Instead, let’s talk about Rodger Swan. Do you know him? I didn’t know him personally, but since I feel devastated all the same, I don’t guess that really matters. He was an American English teacher living in Iwate, Japan. He kept a video blog of his life and his travels, and also had a separate video series of reviews of Japanese horror movies. I was a fan! He lacked the snideness of your average film critic and emanated a sort of goodness not common enough in people with video cameras. I’ve never been that into the video blog thing, but I was a subscriber to Swan’s channel because he just had a way of brightening a gloomy day, even when he was talking about a movie that might feature multiple evisceration scenes.

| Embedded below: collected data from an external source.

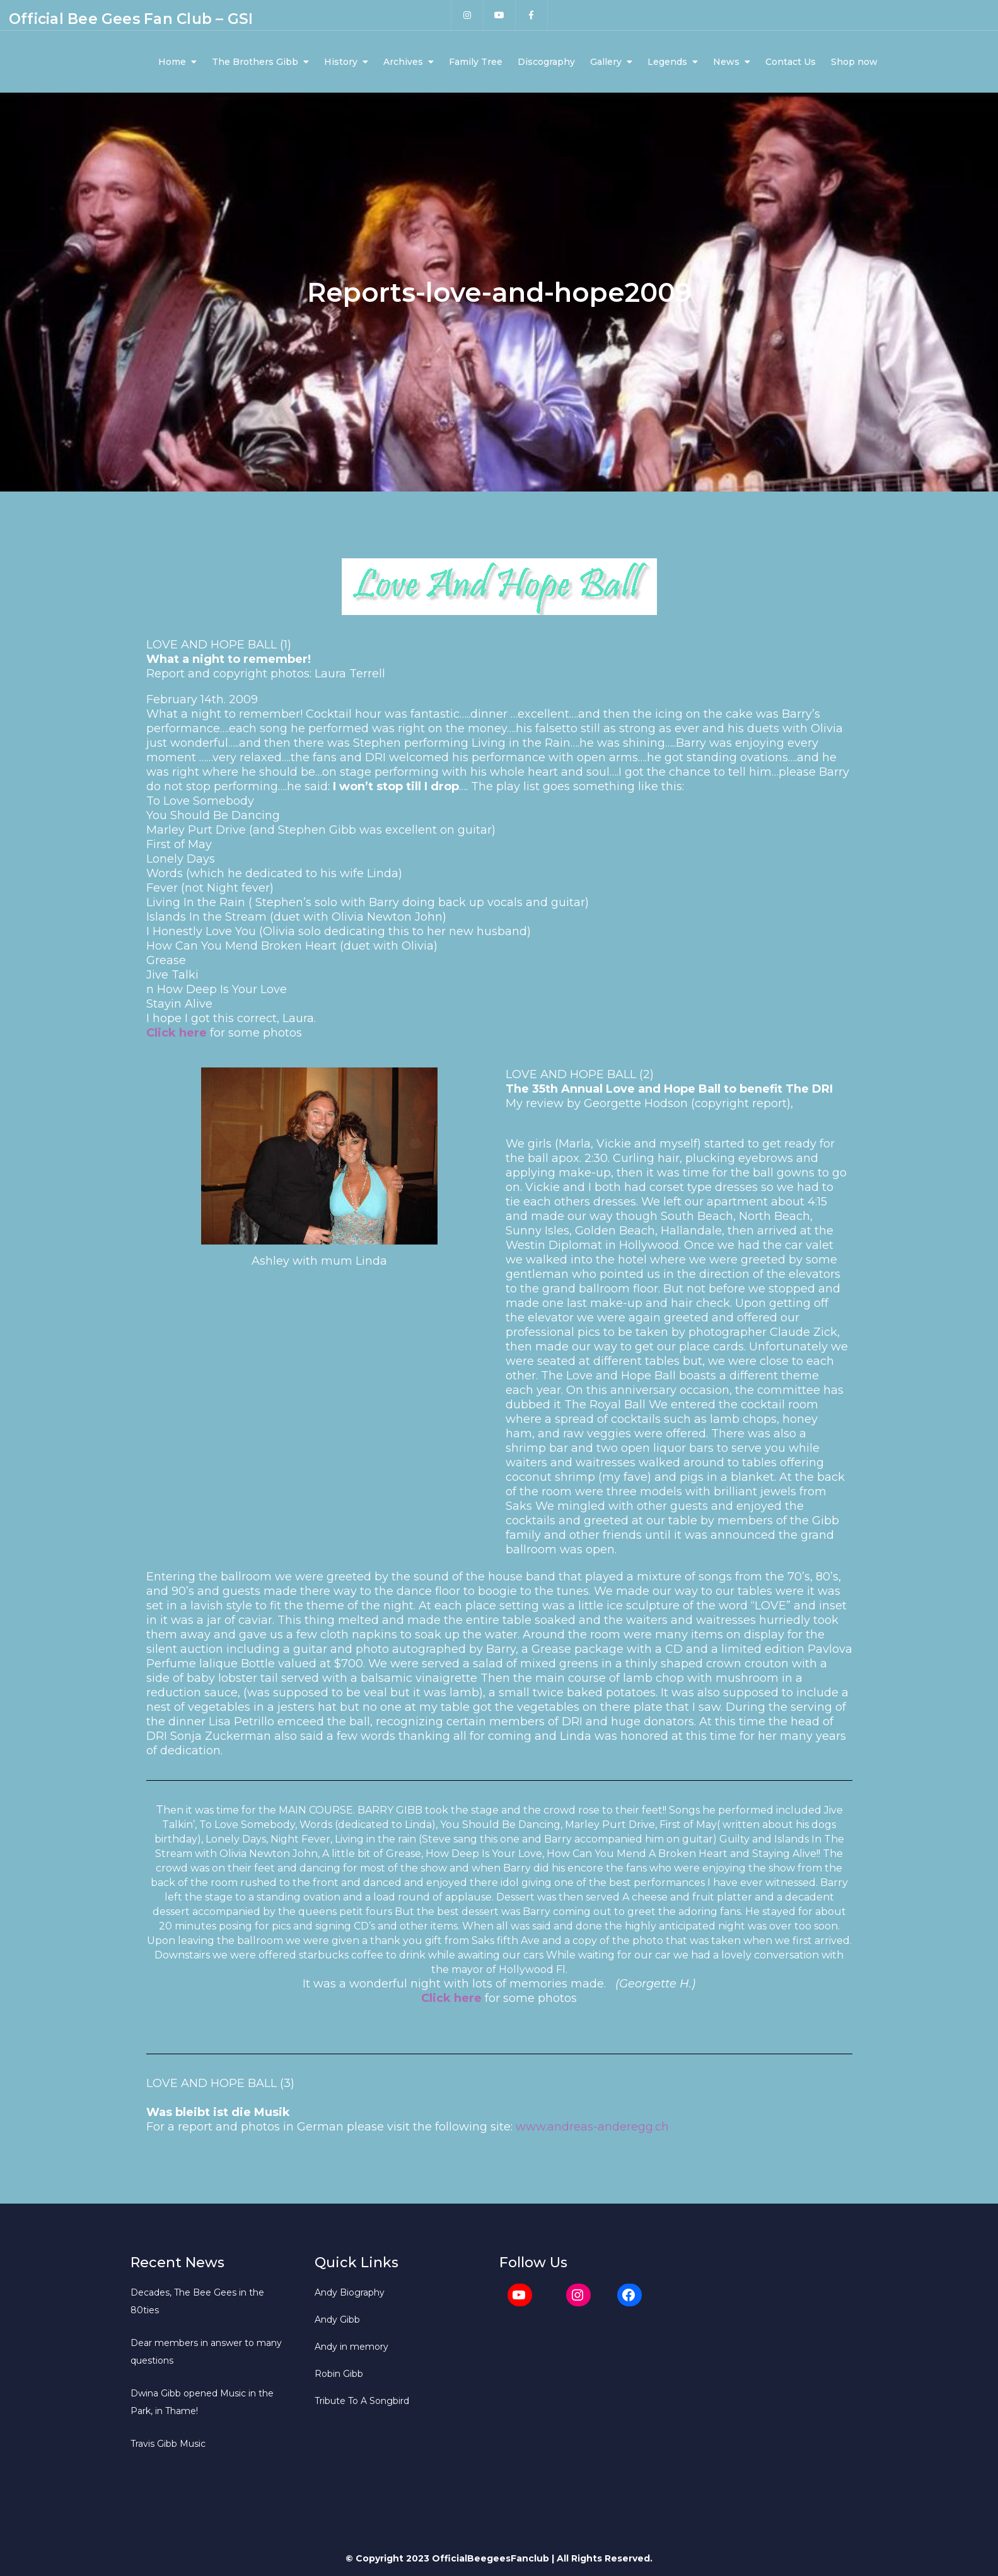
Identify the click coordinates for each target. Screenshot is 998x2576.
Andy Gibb (337, 2319)
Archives (403, 61)
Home (172, 61)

Well, Rodger’s gone now, taken at age twenty-three by an apparently sudden case of acute pancreatitis. For all the cheer and warmth he spread around the world to his friends and his fans, it was the rupturing of a small blob of flesh that would decide his fate. I’ve always said it takes a certain surplus of comfort and stability in one’s life to be able to enjoy something like horror movies. Without that sound state of mind, horror is either too upsetting or just boring in comparison to reality. If you don’t know what I mean, grab yourself a Stephen King book next time you’re dashing to the bathroom with diarrhea. Likewise, nothing in any of the movies Swan ever reviewed is anywhere near as horrifying as the reality of his death or the frailty of life.

Though I never knew Rodger personally, the loss I feel is personal as I ponder the departure not of a stranger, but of a comrade and member of the community I’ve somewhat reluctantly been a part of. Call it trite if you will, but don’t say anything until you’ve taken a look at his channel. We’ve lost another saint to Heaven. At least, I hope so.